I am finally able to write about my adventures at the NY Sheep and Wool Show! Retirement has its benefits, for sure.
Traveling to Rhinebeck, NY, with a lovely group of fiber friends is the highlight of the year. The Hudson Valley is usually at its peak of fall color; we rent a house, bring lots of lovely food and libations, and just have a great time. The sheep and wool show is absolutely fantastic as well! (Not an afterthought and certainly our reason for being there). We also get to visit with many vendor friends who are there at the show. Sometimes this is the only visit we get.
This year our AirBnb rental got a little mixed up, and we ended up staying in a different place than usual. Lovely, large farmhouse, with all the seating and sprawl areas that we could have wanted, and a great kitchen as well. You never know how those things are going to work out, but it was a great choice. With the drought in the northeast continuing, we ended up having perfect weather, too. Sunday was almost too hot!
Having had a lovely flock of Coopworth and Border Leicester sheep and crosses for many years, I really never need anything at a sheep and wool show (I have tons of roving and yarn left from our crew).

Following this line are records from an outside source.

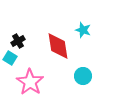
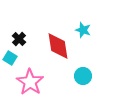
black cross: moved 1 px right, 2 px up; rotated 16 degrees counterclockwise
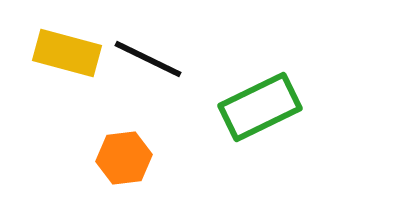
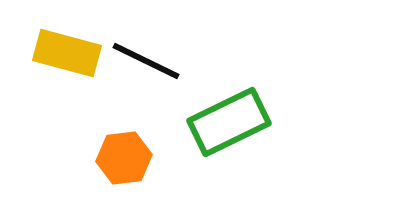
black line: moved 2 px left, 2 px down
green rectangle: moved 31 px left, 15 px down
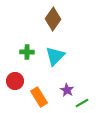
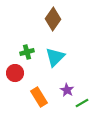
green cross: rotated 16 degrees counterclockwise
cyan triangle: moved 1 px down
red circle: moved 8 px up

But in the last year or two I have been loving the adventure of trying out wools from different breeds of sheep. This year I knew that I wanted to find a Shetland fleece, as that is something I have never spun or knit with.
There were a plethora of fleeces to choose from, and I had a difficult time deciding. I knew I wanted a dark fleece if I could find one, but a reddish-brown one was second on my list as that is a color you don’t find in Coopworth or Border Leicester sheep. And so I came away with a lovely small fleece, just enough for me to have some fun with, and maybe spin up for a small shawl. This hogget (or yearling fleece) came from a farm on Cape Cod, Freddy’s Farm Shetlands. Lovely, very clean fleece. This one is not a dual-coated Shetland, as many are (Shetlands are considered a “primitive” breed, so they would typically have a hairy outer fleece layer with very soft undercoat. And you really want to keep those two products separate when spinning!). So I waited in the long line in the fleece area, got to look at what everyone else around me was buying, and had a great time!
I also found more little treasures at the show: some beautiful Romney/silk roving, and two skeins of Wensleydale/Romney yarn. I bought enough of the roving to possibly make myself a sweater or a vest. The red yarn is for a cowl, Purl Soho’s pattern ‘Cowl with a Twist.’
And so it goes. Yesterday was so beautiful and warm that I was able to wash the whole Shetland fleece, and it was almost totally dry by dark. I also plied up some Coopworth grey singles yarn to use for the accent color on the red cowl. It was a beautiful day all around, and our Rhinebeck weekend was pretty spectacular!